The Unilever UK Pension Fund has set up a defined contribution committee to boost three key areas of management of its members' savings.
Schemes are increasingly setting up DC committees as more defined benefit schemes close to future accrual, auto-enrolment increases the membership of these arrangements and the Pensions Regulator beefs up its requirements.
The committee, which was set up last year, looks at governance, administration and communication, according to the fund's 2013 annual report.
We decided the best way to ensure our members have effective DC governance was to set up a new committee
“The DC committee was set up to provide increased focus by the trustee board on the governance, investment monitoring, administration and communications for our relatively small but growing DC arrangements,” said Andy Rowell, head of trustee services for Unilever UK.
The £6.6bn fund’s previous structure comprised committees covering investment and funding, audit and risk, and operations and benefits.
The trustees felt DC governance sat across all of these committees rather than any one in particular.
“As such, we decided the best way to ensure our members have effective governance was to set up a new committee to look specifically at the DC arrangements,” he added.
The committee also monitors the investment performance of the DC plan and the legacy additional voluntary contribution arrangements.
Schemes in the trust-based world overseeing both DC and DB arrangements are increasingly setting up committees to ensure adequate time is spent on DC governance issues, according to Rona Train, senior investment consultant at Hymans Robertson.

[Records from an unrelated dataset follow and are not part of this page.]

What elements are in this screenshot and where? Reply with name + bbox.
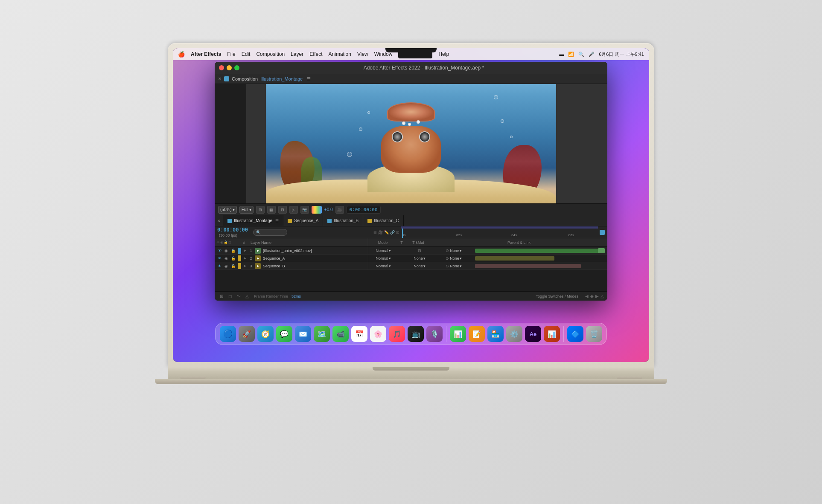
bottom-icon-stencil[interactable]: △ — [244, 293, 251, 300]
color-picker-btn[interactable] — [312, 206, 322, 214]
dock-app-calendar[interactable]: 📅 — [351, 326, 367, 342]
dock-app-pages[interactable]: 📝 — [469, 326, 485, 342]
bubble-1 — [359, 127, 362, 131]
layer-1-expand-icon[interactable]: ▶ — [243, 248, 247, 254]
minimize-button[interactable] — [227, 65, 232, 70]
app-name-menu[interactable]: After Effects — [191, 51, 221, 57]
tab-illustration-b[interactable]: Illustration_B — [323, 215, 363, 226]
layer-3-parent-chevron: ▾ — [460, 264, 462, 268]
bottom-icon-motion[interactable]: 〜 — [235, 293, 242, 300]
layer-1-solo-icon[interactable]: ◉ — [223, 248, 229, 254]
region-of-interest-btn[interactable]: ⊞ — [256, 206, 265, 214]
tl-icon-frame[interactable]: ⊡ — [396, 230, 399, 235]
tab-sequence-a[interactable]: Sequence_A — [283, 215, 323, 226]
tab-menu-icon-1[interactable]: ☰ — [275, 219, 279, 223]
quality-dropdown[interactable]: Full ▾ — [239, 206, 254, 214]
dock-app-tv[interactable]: 📺 — [408, 326, 424, 342]
apple-logo-icon[interactable]: 🍎 — [178, 51, 185, 58]
layer-1-mode-label: Normal — [376, 249, 388, 253]
menu-effect[interactable]: Effect — [309, 51, 322, 57]
dock-app-launchpad[interactable]: 🚀 — [239, 326, 255, 342]
tl-icon-layers[interactable]: ⊞ — [373, 230, 377, 235]
dock-app-facetime[interactable]: 📹 — [332, 326, 349, 342]
layer-3-type-icon: ▶ — [255, 263, 261, 269]
siri-status[interactable]: 🎤 — [589, 52, 595, 57]
dock-app-finder[interactable]: 🔵 — [220, 326, 236, 342]
dock-app-music[interactable]: 🎵 — [389, 326, 405, 342]
menu-help[interactable]: Help — [438, 51, 449, 57]
layer-2-lock-icon[interactable]: 🔒 — [230, 255, 236, 261]
camera-btn[interactable]: 🎥 — [335, 206, 344, 214]
menu-layer[interactable]: Layer — [291, 51, 303, 57]
tl-end-button[interactable] — [600, 230, 605, 235]
close-button[interactable] — [219, 65, 224, 70]
bottom-icon-draft[interactable]: ◻ — [227, 293, 233, 300]
bottom-nav-left-icon[interactable]: ◀ — [585, 294, 589, 298]
tab-color-dot-4 — [367, 219, 372, 223]
bottom-nav-right-icon[interactable]: ▶ — [595, 294, 599, 298]
layer-3-track-bar — [475, 264, 581, 268]
dock-app-systemprefs[interactable]: ⚙️ — [506, 326, 522, 342]
menu-animation[interactable]: Animation — [329, 51, 351, 57]
layer-2-visibility-icon[interactable]: 👁 — [216, 255, 222, 261]
pixel-aspect-btn[interactable]: ⊡ — [278, 206, 287, 214]
dock-app-finder2[interactable]: 🔷 — [567, 326, 583, 342]
layer-2-solo-icon[interactable]: ◉ — [223, 255, 229, 261]
layer-3-solo-icon[interactable]: ◉ — [223, 263, 229, 269]
tl-icon-link[interactable]: 🔗 — [390, 230, 395, 235]
layer-1-parent-dropdown[interactable]: None ▾ — [450, 249, 462, 253]
tl-icon-edit[interactable]: ✏️ — [384, 230, 389, 235]
bottom-icon-expand[interactable]: ⊞ — [218, 293, 225, 300]
dock-app-trash[interactable]: 🗑️ — [586, 326, 602, 342]
layer-2-trkmat-dropdown[interactable]: None ▾ — [414, 256, 426, 261]
dock-app-appstore[interactable]: 🏪 — [487, 326, 504, 342]
menu-view[interactable]: View — [357, 51, 368, 57]
dock-app-mail[interactable]: ✉️ — [295, 326, 311, 342]
layer-3-mode-dropdown[interactable]: Normal ▾ — [376, 264, 391, 268]
fullscreen-button[interactable] — [234, 65, 239, 70]
dock-app-numbers[interactable]: 📊 — [450, 326, 466, 342]
snapshot-btn[interactable]: 📷 — [300, 206, 309, 214]
layer-3-parent-dropdown[interactable]: None ▾ — [450, 264, 462, 268]
menu-composition[interactable]: Composition — [256, 51, 285, 57]
layer-1-mode-dropdown[interactable]: Normal ▾ — [376, 249, 391, 253]
layer-1-name[interactable]: [Illustration_anim_v002.mov] — [262, 249, 368, 253]
dock-app-maps[interactable]: 🗺️ — [314, 326, 330, 342]
layer-3-expand-icon[interactable]: ▶ — [243, 263, 247, 269]
tab-bar-close-icon[interactable]: ✕ — [215, 219, 223, 223]
panel-menu-icon[interactable]: ☰ — [307, 76, 311, 81]
timecode-display[interactable]: 0:00:00:00 — [347, 206, 381, 214]
menu-file[interactable]: File — [227, 51, 235, 57]
toggle-switches-btn[interactable]: Toggle Switches / Modes — [536, 294, 578, 298]
layer-3-lock-icon[interactable]: 🔒 — [230, 263, 236, 269]
layer-1-trkmat-icon: ⊡ — [418, 249, 421, 253]
tab-illustration-montage[interactable]: Illustration_Montage ☰ — [223, 215, 283, 226]
layer-2-parent-dropdown[interactable]: None ▾ — [450, 256, 462, 261]
dock-app-powerpoint[interactable]: 📊 — [544, 326, 560, 342]
layer-2-name[interactable]: Sequence_A — [262, 256, 368, 261]
layer-3-trkmat-dropdown[interactable]: None ▾ — [414, 264, 426, 268]
menu-edit[interactable]: Edit — [242, 51, 251, 57]
layer-1-lock-icon[interactable]: 🔒 — [230, 248, 236, 254]
tab-illustration-c[interactable]: Illustration_C — [363, 215, 403, 226]
dock-app-photos[interactable]: 🌸 — [370, 326, 386, 342]
dock-app-safari[interactable]: 🧭 — [257, 326, 274, 342]
zoom-dropdown[interactable]: (50%) ▾ — [218, 206, 237, 214]
tl-icon-camera[interactable]: 🎥 — [378, 230, 383, 235]
panel-close-icon[interactable]: ✕ — [218, 76, 222, 81]
dock-app-aftereffects[interactable]: Ae — [525, 326, 541, 342]
trash-icon: 🗑️ — [590, 330, 598, 338]
layer-1-visibility-icon[interactable]: 👁 — [216, 248, 222, 254]
search-status[interactable]: 🔍 — [578, 52, 584, 57]
dock-app-messages[interactable]: 💬 — [276, 326, 292, 342]
tl-timecode[interactable]: 0:00:00:00 — [217, 227, 248, 233]
layer-3-name[interactable]: Sequence_B — [262, 264, 368, 268]
composition-label: Composition — [232, 76, 258, 81]
render-btn[interactable]: ▷ — [289, 206, 298, 214]
layer-2-mode-dropdown[interactable]: Normal ▾ — [376, 256, 391, 261]
layer-2-expand-icon[interactable]: ▶ — [243, 255, 247, 261]
transparency-grid-btn[interactable]: ▦ — [267, 206, 276, 214]
layer-3-visibility-icon[interactable]: 👁 — [216, 263, 222, 269]
tl-search-box[interactable]: 🔍 — [253, 229, 287, 236]
dock-app-podcasts[interactable]: 🎙️ — [426, 326, 443, 342]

“Best practice is for [the scheme] to set up or create an objective matrix with scheme-specific objectives in all areas of DC,” said Train.
These aims should then feed back into the 31 quality features set by the regulator, she said.
How Unilever's committee works
The fund has drafted a governance plan setting out the range of their activities and has developed a set of objectives for the board of trustees to measure its performance against.
Setting up the new committee has given the trustee board an increased awareness of the different ways they need to communicate to members about their DC and DB benefits, said Rowell.
There are five members on the Unilever committee, one of which is an independent DC professional.
“This individual brings DC as well as DB knowledge and experience to the committee and can bring a fresh perspective to the ways of working of the board,” said Rowell.
Debbie Falvey, DC proposition leader at Aon Hewitt said, committee members tend to have a DB background and so have had to convert to a new way of thinking. It is good practice to include a member of the DC scheme on the committee, she added.
“They’re the ones who understand what it’s like to be member of that scheme more than anyone else,” said Falvey.
Unilever’s final salary plan closed to future accrual of benefits in June 2012 and active members were moved to a career average plan.